Они снова целовались, но их соединила не только страсть. Не бешеный поцелуй. Нежное доверие друг к другу, и двое, всю жизнь отрицавших альтруизм, поняли, что он значит. Поняли, что жить для других, особенно для одного, нужно добровольно. Это должно быть основано на любви, а не на словах.

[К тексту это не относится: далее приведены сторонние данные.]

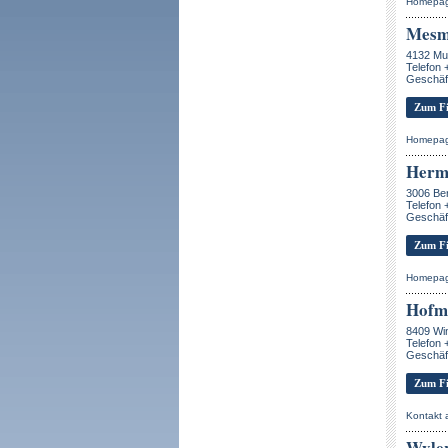
Homepa
Mesme
4132 Mu
Telefon 
Geschäf
Zum Fi
Homepa
Herm
3006 Be
Telefon 
Geschäf
Zum Fi
Homepa
Hofme
8409 Win
Telefon 
Geschäf
Zum Fi
Kontakt
Wyle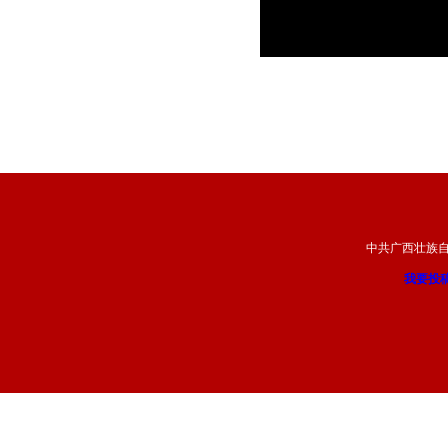
中共广西壮族
我要投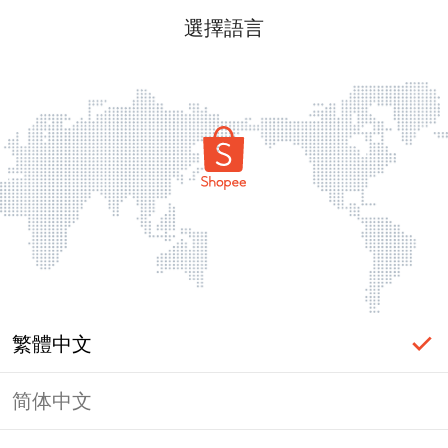
選擇語言
繁體中文
简体中文
頁面無法顯示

Они снова оторвались и долго молчали, наслаждаясь объятиями друг друга. Бруни рассеянно расчесывала курчавые волосы на его груди, поднимая их крошечными волнами и прижимая обратно, а он ласкал её груди, и тут она нарушила молчание, спросив:
— У тебя была последняя стадия рака?
Он промычал и спросил:
— А ты от чего умерла?
— Отказали почки, но это неважно. Рак желудка?
Снова мычание.
— Больно?
— Довольно.
— Роузголд говорил, что ты до самого конца боролся с болью волей. Он меня провел?
— Нет.
— Ты можешь победить волей любую боль?
— Да. Но почему?
— Потому, — она сбросила куртку и сорвала брюки, — что я хочу тебя, сейчас, немедленно.
Джейсон ничего не сказал и срывал одежду, а она продолжала:
— Если это вызовет боль, я хочу знать, справишься ли ты без наркотиков.
Больше она ничего не сказала. Словами. Губы обхватили его член, как в том сне. Он трепетал от нежданного удовольствия. Еще движение губ, и он тверд, как всегда. С большим опытом, чем во сне, Бруни ввела его в себя, вынув тампон, и втолкнула глубже.
Джейсон взял её за плечи и чуть потянул, её груди висели как раз над его ртом. Он слегка двинул бедрами, и Бруни изогнулась в экстазе, её соски коснулись его губ. Он поймал один и куснул, сильно, но не больно. Она застонала, отдавая ему грудь и душа своей теплой плотью.
Джейсон обнял её и аккуратно положил на спину. Когда он перемещался, желудок чуть скрутило, но боль потерялась в более сильных ощущениях. Забыв о роях жалящих насекомых, забыв, что на них могут смотреть, Джейсон двигался сильнее, чем в Нью-Йорке. Как с Марси, но Бруни не возражала. Она вздыхала и молила еще. И еще. И еще. Пока в них ничего не осталось, и они воспарили в оргазме. Над джунглями и над всем миром. И вернулись с теплым чувством, что любят и любимы. И оба согласились, что любовь лучше войны.